Someone is going to build this. Not accepting a pull that adds INCLUDE will delay and externalize this feature. This should be the basis of the decision here: should this be inside docker or outside docker?

An example comes to mind. In Apache Pig, the team made the decision not to include loops, despite many requests for them, because it was decided that Pig should be great for DAG dataflows and that is it. Instead, an integration was created to script pig scripts, so you could loop through scripts from any JVM language. Note that this was a conscious decision and that alternatives were pursued. This is the model process in my opinion.

Another Pig example comes to mind... Pig Macros. They didn't exist and were 'un pig' until someone (ok, me) started a thread about how incredibly ugly their large pig project was and that there was no way to fix this problem without generating Pig from an external tool, which was undesirable. Many people chimed in, and the Pig team added macros. Macros make clean pig possible, and the community benefitted.

I suggest that you address the decision head on and have a discussion around it, which hasn't occurred here yet, and for findability probably belongs here. This will exist. Duplicating scripts in domain specific languages is terrible. The people will demand it. Will this feature be inside Docker or outside Docker? How will you facilitate this behavior outside of docker?

Sorry, I'm probably missing lots of context on the mailing list, but as a new Docker user... I feel very hesitant to do much with Docker without the ability to compose dockerfiles from existing recipes. I went down this road with Pig, and it nearly killed me. I think many people will feel this way.

In case anyone cares...

The half-adopted presentation about loops and macros in Pig: http://wiki.apache.org/pig/TuringCompletePig
Pig Macro JIRA: https://issues.apache.org/jira/browse/PIG-1793
API Interface to Pig JIRA: https://issues.apache.org/jira/browse/PIG-1333
One that was outright rejected to respect Apache Hive... add SQL to Pig: https://issues.apache.org/jira/browse/PIG-824

Finally, I had an idea that might make this change easy... what if INCLUDE'd files can't inherit? i.e. you would avoid objections by keeping things super simple. Deal with the rest later as more is learned. There could be a simple Dockerfile for instance that installs the pre-req's and binaries, and sets up daemons for MySQL on Ubuntu.
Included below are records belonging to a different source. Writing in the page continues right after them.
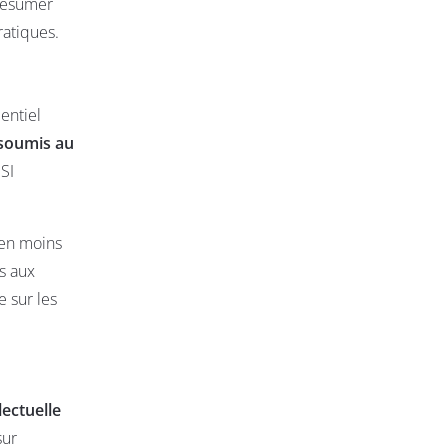
 résumer
ratiques.
dentiel
 soumis au
SI
 en moins
s aux
e sur les
lectuelle
sur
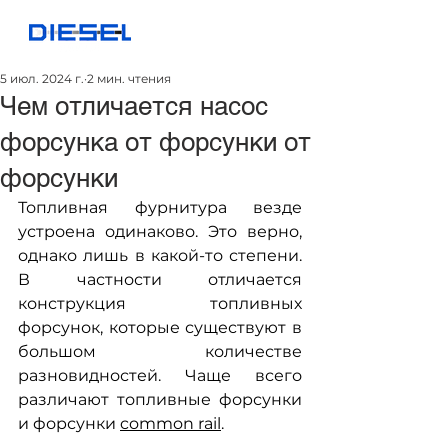
5 июл. 2024 г.
2 мин. чтения
Чем отличается насос
форсунка от форсунки от
форсунки
Топливная фурнитура везде 
устроена одинаково. Это верно, 
однако лишь в какой-то степени. 
В частности отличается 
конструкция топливных 
форсунок, которые существуют в 
большом количестве 
разновидностей. Чаще всего 
различают топливные форсунки 
и форсунки 
common rail
.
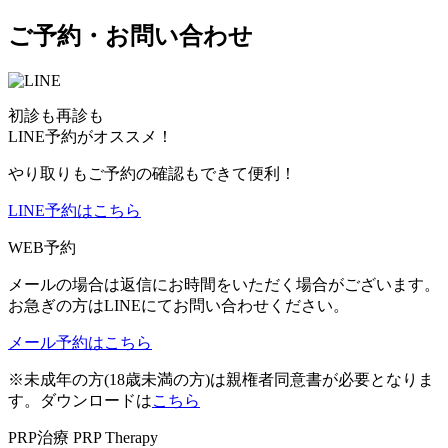
ご予約・お問い合わせ
初診も再診も
LINE予約がオススメ！
やり取りもご予約の確認もできて便利！
LINE予約はこちら
WEB予約
メールの場合は返信にお時間をいただく場合がございます。
お急ぎの方はLINEにてお問い合わせください。
メール予約はこちら
※未成年の方(18歳未満の方)は親権者同意書が必要となりま
す。ダウンロードは
こちら
PRP治療
PRP Therapy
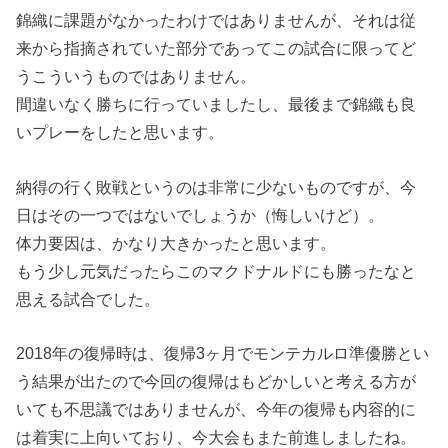
錦織に課題がなかったわけではありませんが、それは従
来から指摘されていた部分であってこの試合に限ってど
うこういうものではありません。
間違いなく勝ちに行っていましたし、最後まで錦織も良
いプレーをしたと思います。
納得の行く敗戦というのは非常に少ないものですが、今
日はその一つではないでしょうか（悔しいけど）。
体力要因は、かなり大きかったと思います。
もう少し元気だったらこのマクドナルドにも勝ったなと
思える試合でした。
2018年の復帰時は、復帰3ヶ月でモンテカルロ準優勝とい
う結果が出たので今回の復帰はもどかしいと考える方が
いても不思議ではありませんが、今年の復帰も内容的に
は着実に上向いており、今大会もまた前進しましたね。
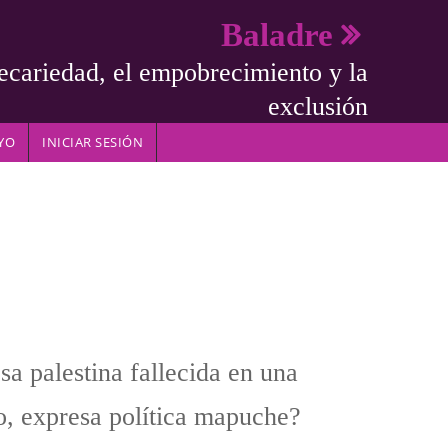
Baladre
ecariedad, el empobrecimiento y la
exclusión
YO
INICIAR SESIÓN
sa palestina fallecida en una
ao, expresa política mapuche?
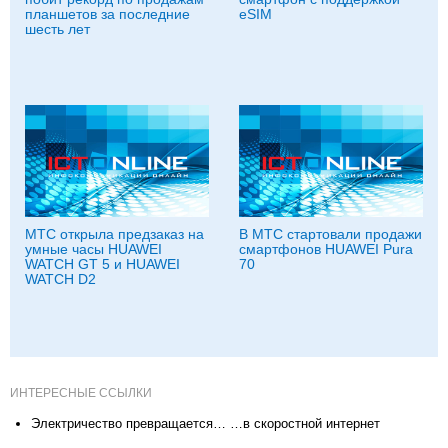
планшетов за последние
eSIM
шесть лет
МТС открыла предзаказ на
В МТС стартовали продажи
умные часы HUAWEI
смартфонов HUAWEI Pura
WATCH GT 5 и HUAWEI
70
WATCH D2
ИНТЕРЕСНЫЕ ССЫЛКИ
Электричество превращается… …в скоростной интернет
If need be, this could be versioned by version of Ubuntu and MySQL. Personally, I'm going to hack a utility to do these simple INCLUDEs and use it to organize my dockerfiles in this way. I can't wait to order and re-use my code.

@DJGummikuh

This comment has been minimized.

DJGummikuh commented Dec 18, 2015

+1 for the INCLUDE idea. Though I believe prohibiting inheritance will only shift the issue, since now you would be able to modify the mainstream image you're inheriting from but not the other images you include. Basically what would make sense would be if you could specify an image to be "includable" in that it does not deliver any operating system stuff that might break existing base image stuff. This flag would have to be set by the docker build process and would prevent non-adequately flagged images to be included. And I mean let's face it. If you're playing with Dockerfiles you're probably not a person that is seeing his machine for the first day so I would believe that while it makes sense to prevent the end user of docker to do stupid things, there should be a little more freedom for the guys that actually create those images. And I mean seriously, being able to select a base image and including all the stuff I want into it to provision my app would be pretty damn awesome.

@parliament718

This comment has been minimized.

parliament718 commented Jan 24, 2016

+1 for INCLUDE. I simply need nginx and ssh image combined in one. Why does this have to be so hard?

@rjurney

This comment has been minimized.

rjurney commented Jan 25, 2016

The idea that this isn't needed is frankly confusing to the point of being
disingenuous. Most users will use this, if it is created. "Add ssh to
ubuntu" and "add nginx to ubuntu" are pretty common tasks that everyone
need not repeat. What docker HQ really seems to be saying on this is,
"Obviously needed, but we think it will get too ugly. So we pretend." It
would be better if you could actually just be honest and open about this.
Sorry if I'm cranky.

On Sat, Jan 23, 2016 at 6:22 PM, Vazy notifications@github.com wrote:

+1 for INCLUDE. I simply need nginx and ssh image combined in one. Why
does this have to be so hard?


Reply to this email directly or view it on GitHub
#3378 (comment).

Russell Jurney twitter.com/rjurney russell.jurney@gmail.com relato.io

@vdemeester

This comment has been minimized.

Member

vdemeester commented Jan 25, 2016

@rjurney let's wait for the build spin-out ; because this way, there will be more than one way to build images (and thus a custom builder could appear that does that). One of the reason docker maintainers (working or not working for Docker) are frisky about it, is because it would add complexity where we want to add flexibility and simplicity. By extracting the builder, we'll have better separation of concern (between building images and running them) and lots of use-case will be more freely implemented in custom builders.

@rjurney

This comment has been minimized.

rjurney commented Jan 25, 2016

Here again, are you pushing this out of the project? Custom sounds... not
the default, included way. When in fact, includes are a simple need that
most everyone has. Repeating yourself is complexity. Inheritance only is
complexity. Includes match a need everyone e has in the simplest way
possible.

On Sunday, January 24, 2016, Vincent Demeester notifications@github.com
wrote:

@rjurney https://github.com/rjurney let's wait for the build spin-out ;
because this way, there will be more than one way to build images (and thus
a custom builder could appear that does that). One of the reason docker
maintainers (working or not working for Docker) are frisky about it, is
because it would add complexity where we want to add flexibility and
simplicity. By extracting the builder, we'll have better separation of
concern (between building images and running them) and lots of use-case
will be more freely implemented in custom builders.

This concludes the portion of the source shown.